At what point did you decide to become the anti-Trump spokesperson of the Republican party? I’m not the anti-Trump spokesperson of anything. I still believe in the values that drew me into the party as a young man. I don’t know whether they will continue to take shape and form inside this thing called the GOP. But, like a Motel 6, I believe someone has got to keep the lights on for as long as you can. That’s why I speak out. Look, I like tax cuts as well as the next person, but they’ve got to benefit everybody. I see and know who my adversaries are. I don’t want to be friends with Kim Jong-un. I don’t want to get palsy-walsy with Vladimir Putin. The premier of China is as much a threat to not just our economic security, but our cybersecurity and the things that underpin and run our economy as anyone else. Keeping perspective on these things is important to me. Building relationships with communities as this country continues to change and diversify itself is of real value to me.

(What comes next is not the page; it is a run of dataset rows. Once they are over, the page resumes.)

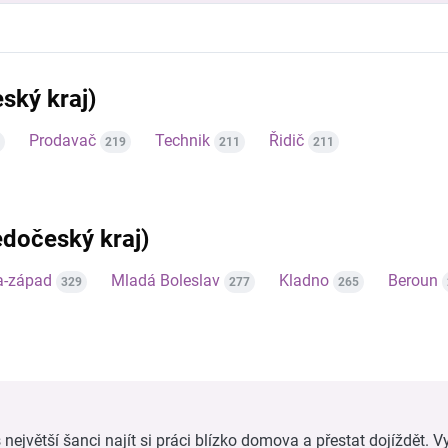
ský kraj)
Prodavač
Technik
Řidič
219
211
211
ředočeský kraj)
a-západ
Mladá Boleslav
Kladno
Beroun
329
277
265
ejvětší šanci najít si práci blízko domova a přestat dojíždět. Vy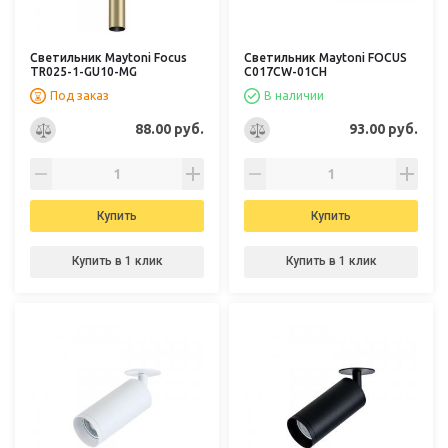
Светильник Maytoni Focus
Светильник Maytoni FOCUS
TR025-1-GU10-MG
C017CW-01CH
Под заказ
В наличии
88.00 руб.
93.00 руб.
Купить
Купить
Купить в 1 клик
Купить в 1 клик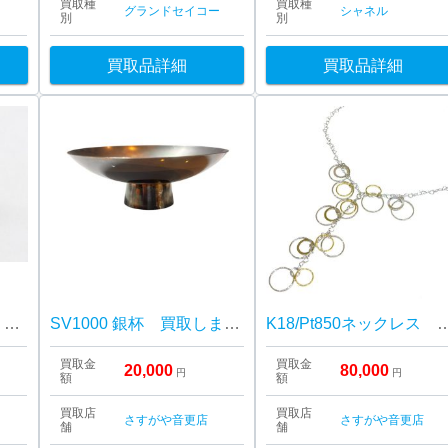
買取種
買取種
グランドセイコー
シャネル
別
別
買取品詳細
買取品詳細
K18/Pt900メレダイヤリング 買取しました！さすがや音更店
SV1000 銀杯 買取しました！さすがや音更店
K18/Pt850ネックレス 買取しま
買取金
買取金
20,000
80,000
円
円
額
額
買取店
買取店
さすがや音更店
さすがや音更店
舗
舗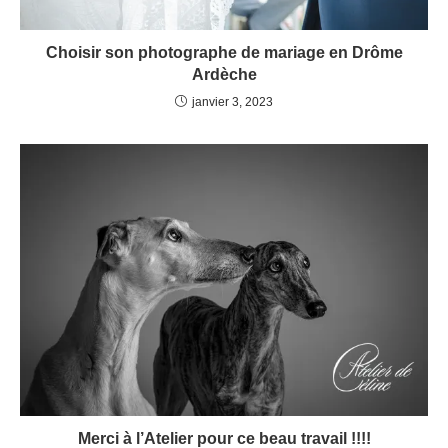
Choisir son photographe de mariage en Drôme
Ardèche
janvier 3, 2023
Merci à l’Atelier pour ce beau travail !!!!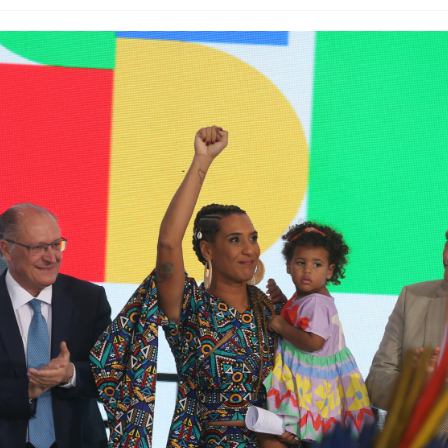
do Começou com uma Praça em Ramos [OPINIÃO]
tirão Agroecológico com os Povos das Águas Reúne
lantio e Inauguração da Feira da Praia do Remanso
COBERTURA DE EVENTOS
ens Fluminenses, Cronicamente Abandonados,
sórcio Nova Via Mobilidade 10 Anos Após Rio2016
O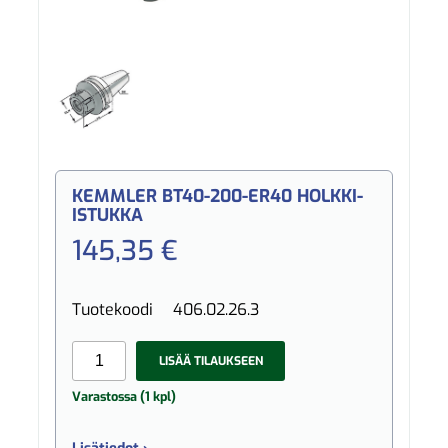
KEMMLER BT40-200-ER40 HOLKKI-
ISTUKKA
145,35 €
Tuotekoodi
406.02.26.3
LISÄÄ TILAUKSEEN
Varastossa (1 kpl)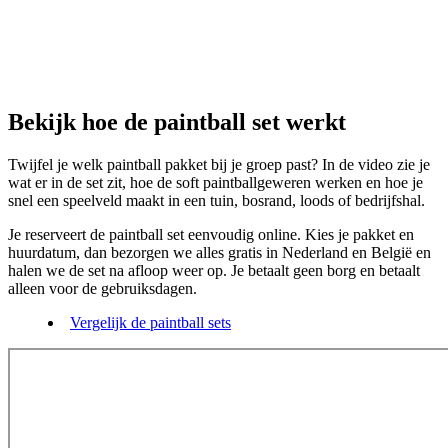
Bekijk hoe de paintball set werkt
Twijfel je welk paintball pakket bij je groep past? In de video zie je
wat er in de set zit, hoe de soft paintballgeweren werken en hoe je
snel een speelveld maakt in een tuin, bosrand, loods of bedrijfshal.
Je reserveert de paintball set eenvoudig online. Kies je pakket en
huurdatum, dan bezorgen we alles gratis in Nederland en België en
halen we de set na afloop weer op. Je betaalt geen borg en betaalt
alleen voor de gebruiksdagen.
Vergelijk de paintball sets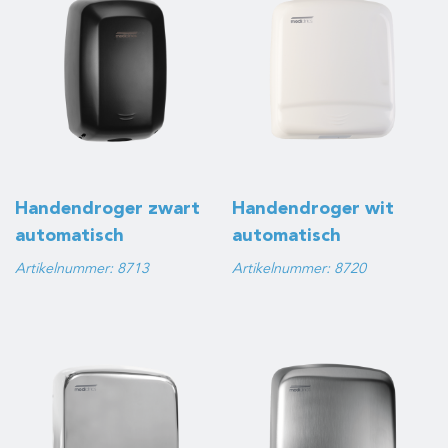
Handendroger zwart
Handendroger wit
automatisch
automatisch
Artikelnummer: 8713
Artikelnummer: 8720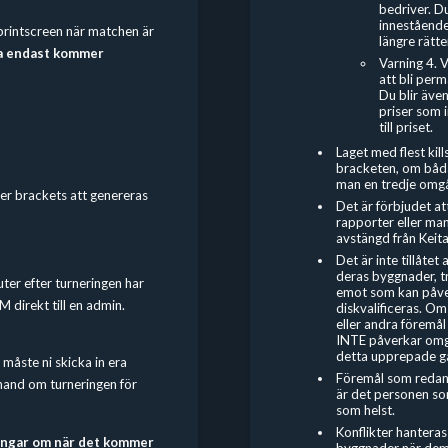
bedriver. Du
innestående 
n printscreen när matchen är
längre rätten
a endast kommer
Varning 4. 
att bli per
Du blir även
priser som i
till priset.
Laget med flest kil
bracketen, om båda
man en tredje omg
er brackets att genereras
Det är förbjudet
at
rapporter eller man
avstängd från Keit
Det är inte tillåtet
deras byggnader, t
ter efter turneringen har
emot som kan påver
M direkt till en admin.
diskvalificeras. O
eller andra föremå
INTE påverkar omgå
detta upprepade gån
 måste ni skicka in era
Föremål som redan f
 hand om turneringen för
är det personen som
som helst.
Konflikter hanteras 
ringar om när det kommer
byggnader när dem 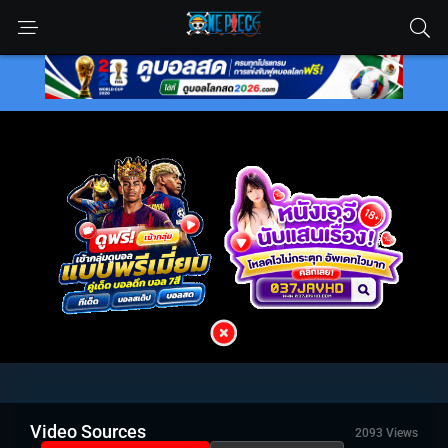
Video Sources
2093 Views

How do we start to rebuild trust in our institutions, in our companies, and in each other? Is that even possible? It is possible. But do you know what it’s going to require? It’s going to require you to be honest with yourself. It’s going to require you to be honest about what’s in front of you. You’ve got to be ready to have the hard conversations. You’ve got to be ready to be honest about what you really feel. Ask yourself how you really feel about Black people. Ask yourself how you really feel about white people. If you can’t answer that for yourself, and then if you can’t express that openly, that’s a problem. That’s where we’ve always been. As part of the solution, some people now at least are saying, “I want to have that conversation. Let me tell you why I don’t want you coming through my neighborhood. Let me tell you why I don’t want you dating my daughter.” That’s where you have to go. This is not something that just came up with the death of this young man. It didn’t happen when Trayvon Martin was killed. It didn’t happen when Freddie Gray was killed. It didn’t happen when Dr. King was killed. We’ve been in this space for 400 years. It’s part of who we are as Americans. Africans [were brought] to this country against their will and enslaved, and generations of whites and Blacks together participated in that enterprise that built this country. I listen to people, certainly some conservatives, who trash the [New York Times’] 1619 Project. I’m like, “Okay, yeah. Keep the blinders on. That’s not a rewriting of history, that’s an exposition of history.”

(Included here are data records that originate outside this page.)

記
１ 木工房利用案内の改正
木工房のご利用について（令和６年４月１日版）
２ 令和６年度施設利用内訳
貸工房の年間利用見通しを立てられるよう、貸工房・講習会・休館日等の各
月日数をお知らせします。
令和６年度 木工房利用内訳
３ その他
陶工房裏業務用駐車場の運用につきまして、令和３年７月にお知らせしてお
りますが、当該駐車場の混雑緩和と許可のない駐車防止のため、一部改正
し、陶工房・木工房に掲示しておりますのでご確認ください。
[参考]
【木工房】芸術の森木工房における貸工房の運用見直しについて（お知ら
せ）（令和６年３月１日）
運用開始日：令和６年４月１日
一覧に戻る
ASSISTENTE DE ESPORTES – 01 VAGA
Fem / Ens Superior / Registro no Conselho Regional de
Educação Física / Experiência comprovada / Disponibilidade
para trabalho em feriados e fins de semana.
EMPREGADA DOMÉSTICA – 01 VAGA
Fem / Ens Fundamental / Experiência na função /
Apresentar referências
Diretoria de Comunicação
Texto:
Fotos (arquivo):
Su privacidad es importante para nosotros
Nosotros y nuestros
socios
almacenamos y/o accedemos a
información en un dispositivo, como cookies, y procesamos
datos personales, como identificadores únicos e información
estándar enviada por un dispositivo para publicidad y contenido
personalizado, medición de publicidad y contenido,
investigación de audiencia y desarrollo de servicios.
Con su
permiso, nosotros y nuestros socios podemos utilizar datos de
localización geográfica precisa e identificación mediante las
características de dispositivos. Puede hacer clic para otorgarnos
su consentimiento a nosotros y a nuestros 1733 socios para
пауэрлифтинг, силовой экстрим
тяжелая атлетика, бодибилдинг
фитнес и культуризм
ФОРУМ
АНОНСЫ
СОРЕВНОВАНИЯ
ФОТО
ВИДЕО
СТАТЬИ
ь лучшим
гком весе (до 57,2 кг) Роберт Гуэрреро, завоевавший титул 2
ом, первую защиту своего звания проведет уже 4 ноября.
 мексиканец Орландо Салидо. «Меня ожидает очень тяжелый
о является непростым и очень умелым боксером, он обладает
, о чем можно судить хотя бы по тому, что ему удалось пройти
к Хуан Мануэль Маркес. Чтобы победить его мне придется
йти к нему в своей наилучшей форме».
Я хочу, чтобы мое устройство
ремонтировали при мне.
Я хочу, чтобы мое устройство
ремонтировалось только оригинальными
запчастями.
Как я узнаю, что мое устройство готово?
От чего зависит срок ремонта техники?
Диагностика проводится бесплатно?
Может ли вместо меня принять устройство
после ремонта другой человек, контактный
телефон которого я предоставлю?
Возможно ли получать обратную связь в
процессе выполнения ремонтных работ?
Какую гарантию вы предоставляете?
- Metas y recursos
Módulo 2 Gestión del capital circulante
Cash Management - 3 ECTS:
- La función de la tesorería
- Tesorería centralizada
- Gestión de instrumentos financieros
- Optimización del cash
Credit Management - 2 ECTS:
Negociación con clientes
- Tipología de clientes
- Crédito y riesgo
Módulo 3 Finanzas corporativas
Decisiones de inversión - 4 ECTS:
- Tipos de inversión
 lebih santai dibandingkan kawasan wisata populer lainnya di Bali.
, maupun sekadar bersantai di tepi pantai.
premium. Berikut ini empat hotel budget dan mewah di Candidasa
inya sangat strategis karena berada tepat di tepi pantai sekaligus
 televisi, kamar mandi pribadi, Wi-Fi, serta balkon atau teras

Do you see a political future for yourself? I’d like to. I love my state. I loved the time I served as lieutenant governor. I’m going to take a look at possibly running for governor when Larry Hogan—who is our current governor, he’s been a great governor here in Maryland—reaches his term limit in 2022. I’ll also take a look at the US Senate. I believe in public service. One of the most valuable things we can do as civic leaders is put our names and our reputations and our service in front of the people, and ask them to entrust you with their vote to serve them. It’s important then that we honor that by being transparent and being forthright. That’s why I say to all of you—Republican, Democrat, conservative, progressive, I don’t care where you are—if your leadership is failing you, break the cycle. Vote them out.